A counter argument to the “Insurance encourages ransomware” statement that’s often seen…:
[…] And, those who have criticized cyber insurance have some important facts wrong:
- Ransomware victims are rarely targeted. Why would they be? Targeting victims takes time, research and money. A better strategy for attackers is to target a specific but widespread vulnerability that will quickly cause chaos and distribute links to ransomware to the maximum number of potential victims — and see who takes the bait. Each success is another quick smash and grab.
- Insurance hardly creates an incentive for extortionists. As even critics concede, ransomware demands usually top out at five figures. For many, that cost is a nuisance. And although no one wants to support cyber criminals, organizations are forced to weigh the option of paying ransomware demands against the risk of operational disruptions that could last weeks or months and cost far more. For example, after the City of Baltimore refused to pay a ransom demand of around $76,000, it incurred prolonged outages and racked up nearly $20 million in losses. Small and midsize businesses may not be able to absorb the same pain from a prolonged disruption. And if your company does not have cyber insurance to absorb those losses, you have even more incentive to pay a ransom demand.
- Insurers do not make decisions about whether to pay extortionists — the insurance buyer always makes the final call. The unfortunate truth is that, for many organizations, paying a ransom demand is the cheaper and more effective option.
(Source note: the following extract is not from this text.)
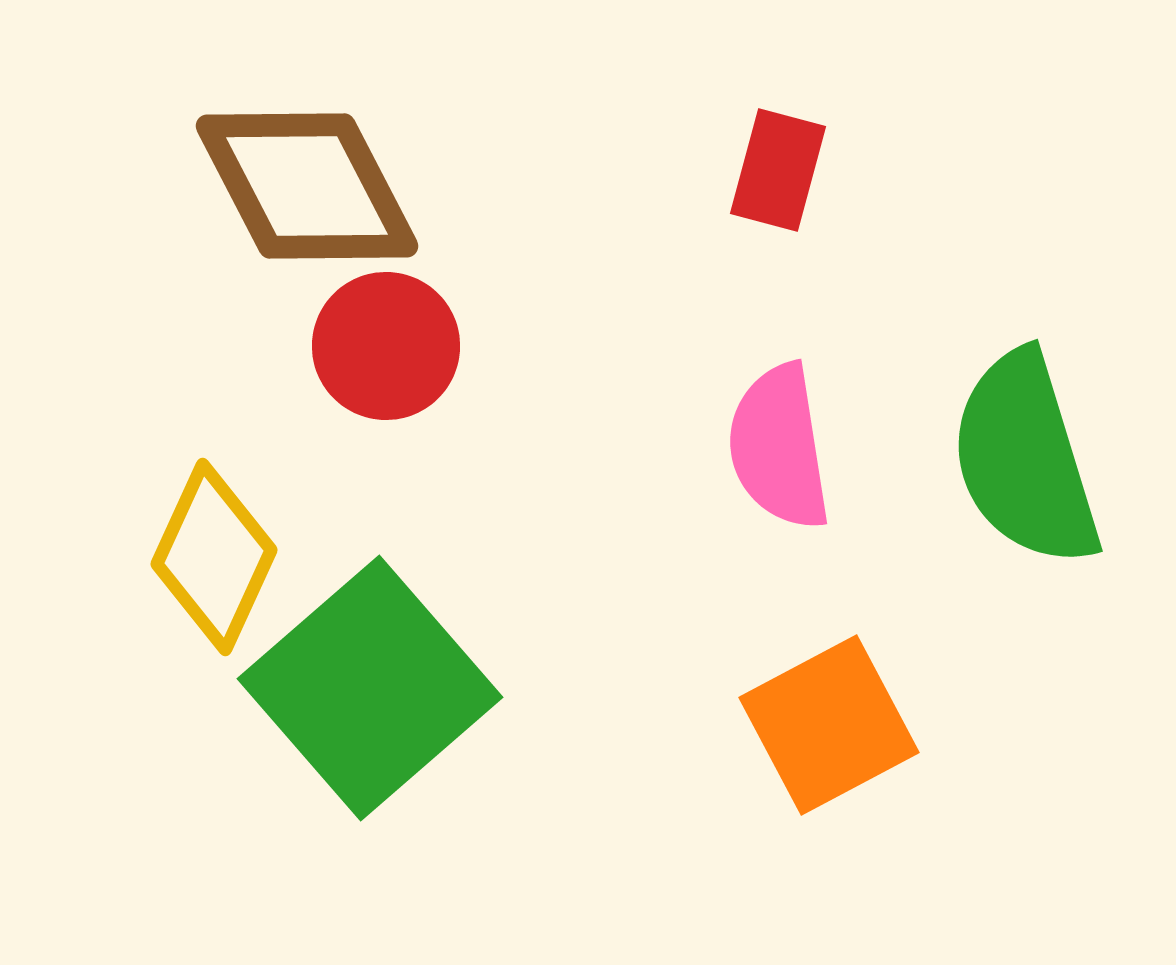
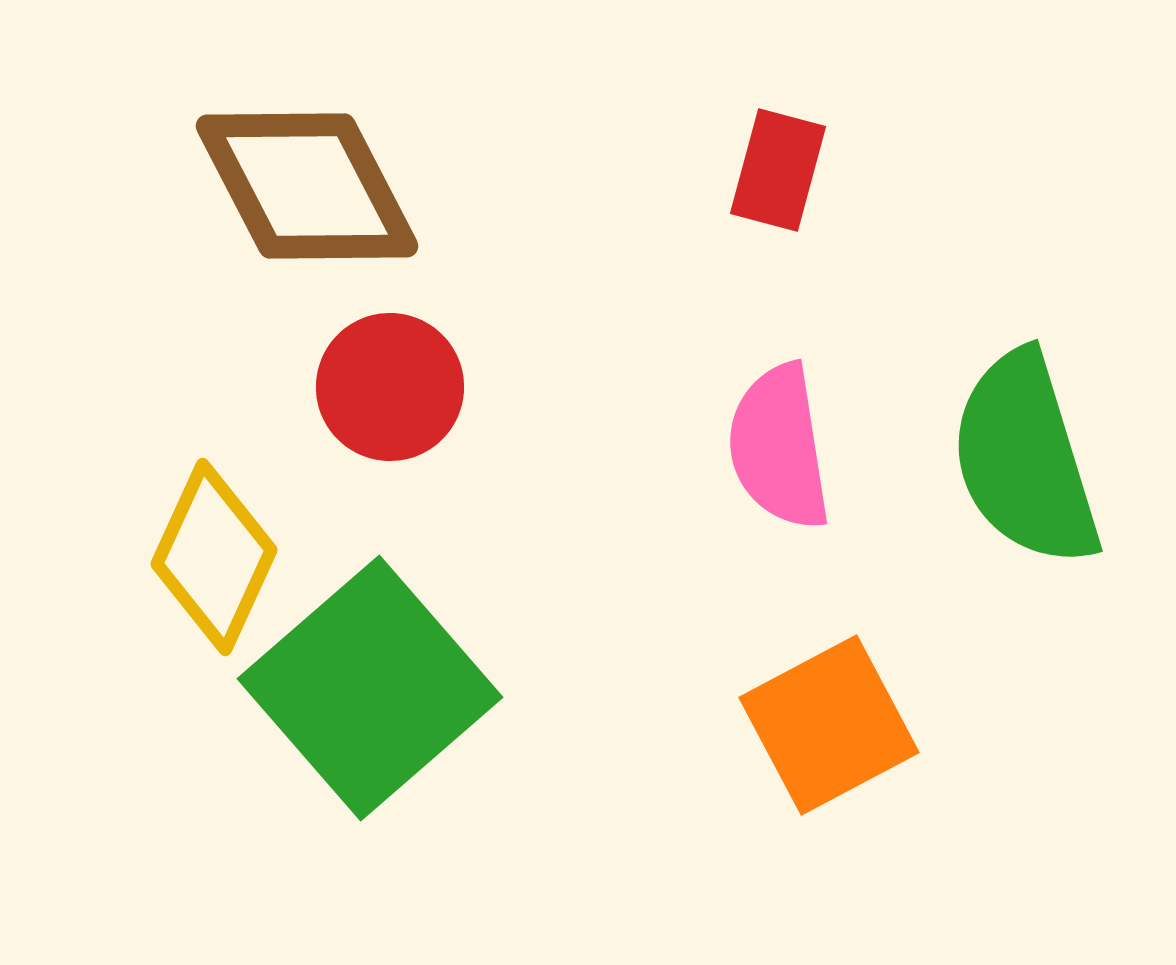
red circle: moved 4 px right, 41 px down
Even if cyber insurance absorbs the cost of a disruption, victims have many other considerations. How many initiatives will be sidelined as an organization flounders with its networks down? What happens to customers who depend on the services your company provides? What happens to your reputation? If an insured refuses to pay, its insurer supports the insured, paying network recovery costs and reimbursing it for income lost as a result of the attack.